These 10 superfoods contain nutrients, vitamins, and good fats that can improve your health now and down the road.
Blueberries, strawberries, cranberries, and raspberries are all high in antioxidants and fiber. According to Everyday Health, the anthocyanin pigments, which give berries their vibrant colors and antioxidants, can help protect against diabetes, heart disease, and even Alzheimer’s.
Dark Leafy Greens
Dark Leafy Greens, including spinach, collard greens, kale, and swiss chard, are some of the best vegetables to include in one’s diet. Full of Vitamin C, fiber, iron, and other phytochemicals, plant made chemicals that yield positive health benefits, these veggies can help prevent certain cancers and chronic illnesses, including type 2 diabetes and heart disease.
Most fish are a great source of omega-3 fatty acids and protein, which can help prevent heart disease. Healthline suggests salmon as the most healthful fish for its high concentration of B vitamins, selenium, protein, potassium, and, of course, omega-3 fatty acids. Though there are possible negative side effects from eating fish that may be contaminated due to pollutants, Healthline believes these effects can be mitigated by limiting one’s consumption of fish to two-to-three times a week.
Green tea can help prevent chronic diseases including heart disease and diabetes. The EGCG, or epigallocatechin gallate, antioxidant found in green tea can prevent damage to the heart muscles. To maximize absorbing green tea’s catechins, the Huffington Post recommends having green tea without milk.
Nuts sometimes have a bad reputation for their fat content, but Everyday Health notes that nuts have been linked to lowering the risk for obesity and weight gain. Nuts are packed with fiber, protein, and fats including monounsaturated fats, which Harvard Medical School says can lower the risk of heart disease.
Yogurt is rich in probiotics, good bacteria that help with digestion and fight harmful bacteria. While all yogurt has these positive healthful qualities, Harvard Medical School suggests buying plain yogurt and adding fresh fruit instead of fruit-flavored yogurt to minimize added sugar intake.
Avid exerciser? Be sure to intake plenty of magnesium, a mineral commonly found in legumes. According to Time, magnesium regulates blood sugar and is lost through sweat, and losing too much can cause dizziness. Eating legumes can prevent this, and they can also help manage type 2 diabetes and a healthy weight.
The polyunsaturated and monounsaturated fats packed in avocados may prevent the accumulation of cholesterol. Avocados are high in fiber, magnesium, and lutein, which helps eyesight. Another perk, which the Huffington Post points out, is that avocados are low in pesticides.

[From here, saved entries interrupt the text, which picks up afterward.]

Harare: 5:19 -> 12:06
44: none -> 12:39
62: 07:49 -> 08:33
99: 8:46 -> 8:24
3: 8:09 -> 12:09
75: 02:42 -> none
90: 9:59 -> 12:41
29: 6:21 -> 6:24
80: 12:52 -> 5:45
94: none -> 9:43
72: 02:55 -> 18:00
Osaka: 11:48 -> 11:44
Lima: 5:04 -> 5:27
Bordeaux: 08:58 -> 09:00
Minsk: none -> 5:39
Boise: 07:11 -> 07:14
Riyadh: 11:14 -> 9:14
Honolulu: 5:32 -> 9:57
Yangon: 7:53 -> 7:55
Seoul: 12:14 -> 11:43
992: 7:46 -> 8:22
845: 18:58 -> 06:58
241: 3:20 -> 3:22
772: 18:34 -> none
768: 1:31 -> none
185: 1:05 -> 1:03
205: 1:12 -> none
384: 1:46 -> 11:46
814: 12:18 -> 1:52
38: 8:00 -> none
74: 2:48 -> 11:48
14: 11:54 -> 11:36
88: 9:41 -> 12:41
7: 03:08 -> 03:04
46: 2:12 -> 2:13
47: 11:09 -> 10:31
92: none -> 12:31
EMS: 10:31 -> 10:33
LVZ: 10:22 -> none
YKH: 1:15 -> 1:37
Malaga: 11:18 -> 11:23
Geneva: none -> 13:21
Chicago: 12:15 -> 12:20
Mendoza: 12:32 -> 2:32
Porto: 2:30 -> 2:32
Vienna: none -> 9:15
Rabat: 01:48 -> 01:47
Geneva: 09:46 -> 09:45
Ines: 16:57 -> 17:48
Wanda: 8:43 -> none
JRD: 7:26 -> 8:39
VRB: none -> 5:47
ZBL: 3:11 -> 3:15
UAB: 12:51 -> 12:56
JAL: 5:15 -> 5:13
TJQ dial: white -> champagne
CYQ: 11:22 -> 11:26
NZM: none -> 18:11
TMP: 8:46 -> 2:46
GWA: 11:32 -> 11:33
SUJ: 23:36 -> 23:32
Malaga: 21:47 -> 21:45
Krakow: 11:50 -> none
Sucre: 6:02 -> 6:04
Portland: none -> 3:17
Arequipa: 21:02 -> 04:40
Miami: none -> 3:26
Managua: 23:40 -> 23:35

Allium vegetables can help prevent certain types of cancer, in addition to supporting the immune system. According to Healthline, garlic is especially nutritious, and may prevent diabetes and high cholesterol due to its concentration of vitamins C and B6, manganese, selenium, and fiber.
Contrary to how they taste, Healthline notes sweet potatoes are low in sugar and may help regulate blood sugar for those with type 2 diabetes. Sweet potatoes also contain carotenoids, an antioxidant that may prevent cancer, in addition to energy packed carbs and starches.